Interview with Ruben Verdu: Updated February 20, 2008

elorganismo2.jpg

 

(El Organismo del Animal. La Raya. Ciudad Juarez. 1992)

January 3, 2007

Thanks for the clarification–I always tend to mix up things. But you raise an issue I want to address, so this is going to be a long question, and that is, if I’m correct, much of your work tends to reference and/or be influenced by an amalgam of “disciplines” and “discourses”: theoretical, historical, literary, and philosophical works (Bentham, Deleuze, Borges, Roman history). Not that this is a solitary endeavor, but it’s certainly a “mode” of working that is not too popular or evident today, and perhaps even within the last 20-25 years in contemporary art (in the critical non superficial way that is). What role do these discourses and practices play in your work, and how important is it for viewers to identify them via visual signs or gramaphones?

I always felt uncomfortable seeing how a culture totemizes its artists. I know this might seem kind of disingenuous, but I’ve met some of the most celebrated, most mediatized, most trivialized contemporary artists, and I’ve seen how we’ve encumbered their endeavors as if they’ve toiled suspended in a vacuum, destined, or almost exemplifying an unresolved call for ancestral heroics. This kind of individualism, you know, should be considered as to belong to the pre-Historic, that is, far from the concerns of a collective memory. Truth is that our culture is mostly cannibalistic. It’s very important to acknowledge this ingestion. What I know of Bentham, of Deleuze, and of Etruscan Art, is far from what they meant. What I’m quoting is what I misread, or misrecognized; in short, what I’ve missed, what I consumed.

We are all products of an infernal machinery, and I say infernal because it is quite Dantesque at all levels. I aim, above all, to be affected by this monstrous dimension. My ability to respond to it, my rhizomatic responsibility, can only take place there, after I submit to it. How could I otherwise bring my proposals to the scrutiny of an audience? I’m not more than just given to that continuous and pulsing attempt that tries to gain the complicity of others. Isn’t this the basic condition of our mutual exchange, of this right to public discourse? I’m given this right to exhibit what, my symptom, or ours?  

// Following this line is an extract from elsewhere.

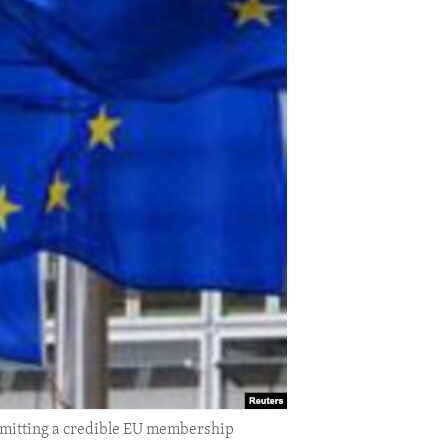
bmitting a credible EU membership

I relate to your conception of blurred identities. But perhaps your outlook on subjectivity is exemplary (as exemplary as one can be) of these “situs” and of your own “blurred, undefinable, mistaken identity, a bit of this, a bit of that…” In this light, are you, and your work, proposing an “alternative” or new subjective space, or assuming Cadava and Nancy’s problematized question a few years ago, which could not be without the “who”, “who comes after the subject?”

The masses come after the subject, or, as I just said, go after the subject. The subject is simply a minuscule attempt at an ordering construct. The pulse of the many goes, however, clearly beyond this production of a discreet self. Let’s be honest. A priori, we don’t have agency in the many. Action from the many is only spontaneous and dependable, meaning that it is reached in coincidence. But let me formulate a possible scenario. Now there are some that propose to serve the tenets of a horizontal cultural exchange, and have acknowledged the existence of what they call a relational aesthetics. This brings about a shift in production priorities up to a point in which is not the traditional subject that manages his or her gestures, expressions, or exposures anymore. Production is spread across. Inevitably we begin to subordinate ourselves to a certain fate, a certain uniformity, a certain social scale that we cannot call subjectivity anymore. That’s very exciting. The most acknowledged subject is the public subject, the famous individual, the constantly monitored self that is at the mercy of the tumultuous demands of the crowds. The rest are statistics.

I ask this because in your work there seems to be a desire for a certain eye, a certain ear, and a certain emotive-analytical framework, one to be encountered, and Nietzschean perhaps. In this sense, the work reminds me a bit of Tom Stoppard, Gaspar Noe and Jorge Luis Borges, particularly in the sense that these individuals (for the most part) seemed/seem to have an audience that is more hermetic than diffused. Assuming I am correct, are you an artist’s artist?